Мертвый эфир (Бэнкс) - страница 150

Уже почти сонным голосом она проговорила:

— Кажется, ты думаешь, будто я не вполне разумна?

— Я полагаю, ты ведешь себя как самый разумный человек из всех, кого я встречал, но при этом утверждаешь, будто веришь в абсолютно сумасбродную идею о том, что наполовину жива и наполовину мертва. И в твою странную связь с двойником из какой-то иной вселенной. Может быть, это чрезвычайно разумно в каком-то глубоком смысле, который от меня до сих пор ускользал, но мне кажется, я ни на йоту не приблизился к его пониманию с тех пор, как ты в первый раз познакомила меня с этой, честно говоря, совершенно бредовой системой взглядов.

Какой-то миг она хранила молчание. Смотрела на меня своими миндалевидными карими глазами, в глубине которых мне почудились медленные языки пламени.

— А ведь ты, кажется, глобалист?

— Э, да ты действительно слушала.

Она запустила пальцы в волосы у меня на груди, затем нежно зажала их в кулак и легонько подергала.

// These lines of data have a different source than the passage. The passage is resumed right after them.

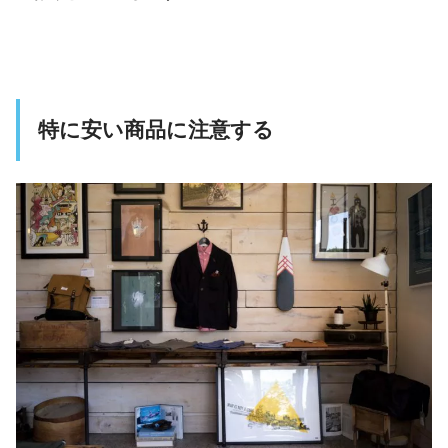
特に安い商品に注意する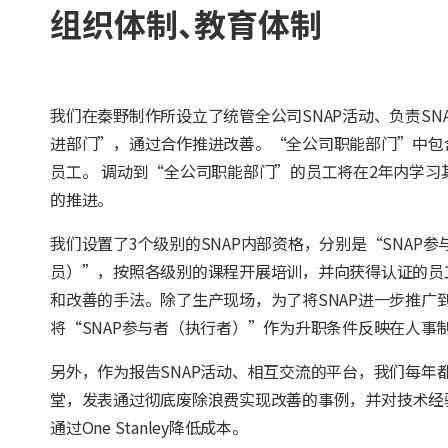
组织体制、教育体制
我们在秦野制作所设立了统管全公司SNAP活动、负责S
进部门”，通过合作推进改善。“全公司职能部门”中包
员工。 调动到“全公司职能部门”的员工将在2年内学习
的推进。
我们设置了3个级别的SNAP内部资格，分别是“SNAP参
员）”，按照各级别的课程开展培训，并向获得认证的员
和改善的手法。除了生产现场，为了将SNAP进一步推广
将“SNAP参与者（执行者）”作为升职条件反映在人事
另外，作为报告SNAP活动、相互交流的平台，我们每年
堂，发表通过彻底废除浪费实现改善的事例，并对技术经
通过One Stanley降低成本。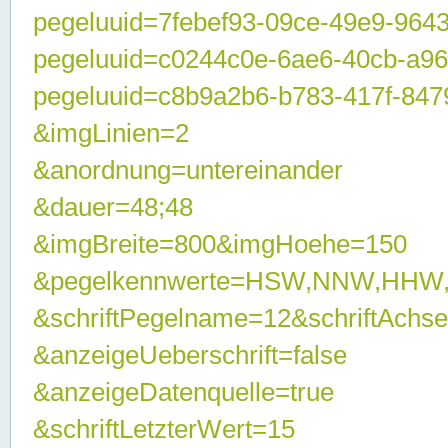
pegeluuid=7febef93-09ce-49e9-964
pegeluuid=c0244c0e-6ae6-40cb-a9
pegeluuid=c8b9a2b6-b783-417f-847
&imgLinien=2
&anordnung=untereinander
&dauer=48;48
&imgBreite=800&imgHoehe=150
&pegelkennwerte=HSW,NNW,HHW
&schriftPegelname=12&schriftAchs
&anzeigeUeberschrift=false
&anzeigeDatenquelle=true
&schriftLetzterWert=15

— Ты так заботишься о том, — сказала она, — чтобы развитые и богатые страны не навязывали свой образ жизни и свой менталитет или способ развития экономики странам поменьше или победнее, и к религиозным вопросам или местным обычаям это, мол, тоже относится, и в то же самое время тебе хочется сделать так, чтобы все думали одинаково. Как и все, кто любит громить и ниспровергать, ты хочешь, чтобы все думали так, как ты.

— А кто не хочет?

— Но я угадала, правда? Тебе хочется, чтобы повсюду распространился один и тот же образ мыслей, чтобы он господствовал во всем мире, заменяя все другие оттенки мнений, возникшие в совершенно разных местах, среди разных народов и культур. В душе ты колониалист. Ты веришь в империализм западного образа мыслей, оправдываешь его. Знаешь, как называется твой идеал по латыни? Pax logica, мир логики. Ты бы желал, чтобы флаг твоего рационализма победно реял в каждой голове у нас на планете. Ты говоришь, тебе все равно, во что люди верят, что ты уважаешь их право поклоняться тому, чему они желают, но на самом деле ты не уважаешь ни людей, ни их веру. Ты думаешь, будто они глупцы и верят в нечто бессмысленное и бесполезное, если не хуже.

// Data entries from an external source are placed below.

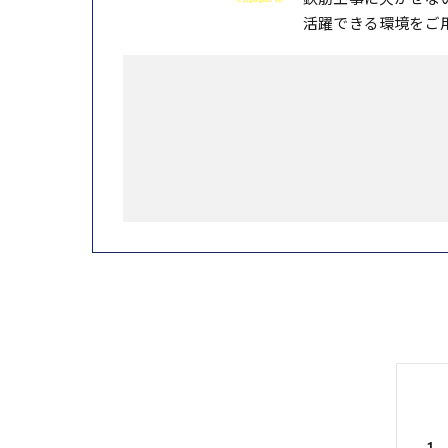
活躍できる環境をご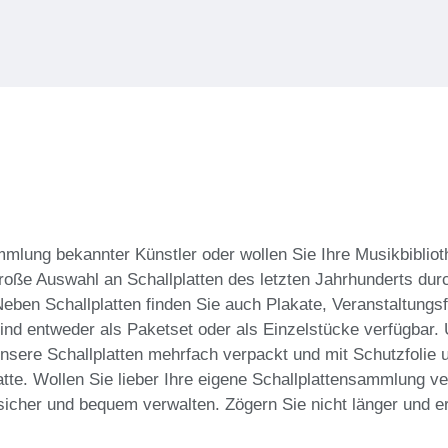
mlung bekannter Künstler oder wollen Sie Ihre Musikbiblio
 große Auswahl an Schallplatten des letzten Jahrhunderts du
Neben Schallplatten finden Sie auch Plakate, Veranstaltungs
 sind entweder als Paketset oder als Einzelstücke verfügbar
nsere Schallplatten mehrfach verpackt und mit Schutzfolie u
atte. Wollen Sie lieber Ihre eigene Schallplattensammlung ve
 sicher und bequem verwalten. Zögern Sie nicht länger und e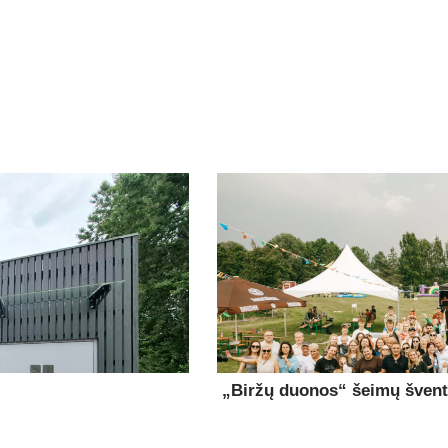
„Biržų duonos“ šeimų šventė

Я опустился на спину. Глубоко вздохнул.

— О’кей, — проговорил я, — Хочу ли я, чтобы другие думали, как я? Допустим, да. Но я знаю, что такого никогда не произойдет. Уважаю ли я чужую веру? Черт побери, Сели, даже не знаю. Помнишь, кто-то сказал, будто надо уважать религиозные взгляды человека точно так же, как его веру в то, что его жена самая красивая женщина на свете? Хотя в этой максиме присутствует некоторый сексизм — к счастью, не слишком злонамеренный, — я могу принять подобную точку зрения. Согласен и с тем, что могу ошибаться. Кто знает… Может, правы авраамисты. Может, эта жестокая, ненавидящая женщину и боящаяся ее нечестивая тройка мировых религийи в самом деле то, что нам нужно… Может даже, — продолжил я, — какая-нибудь захудалая шотландская секта, являющаяся ответвлением пресвитерианской церкви Шотландии, которая сама является разновидностью протестантизма, то есть христианской веры, являющейся одной из религий, восходящих к Аврааму, одного из видов монотеизма… может, лишь они — все несколько тысяч последователей сего вероучения — единственное чистое сокровище в вопросах веры и обрядов, а все остальные на протяжении всех прошедших столетий только и делали, что заблуждались. А может, единственно правильный путь был открыт свыше лишь одному-единственному пророку, не имеющему последователей, принадлежащему к самой периферии реформированной разновидности гватемальского горного суфизма. Все, что я могу сказать, — это что я пытался подготовиться к тому, что окажусь не прав, что однажды, проснувшись после собственной смерти, придется убедиться, что весь мой атеизм представлял собой одну большую ошибку.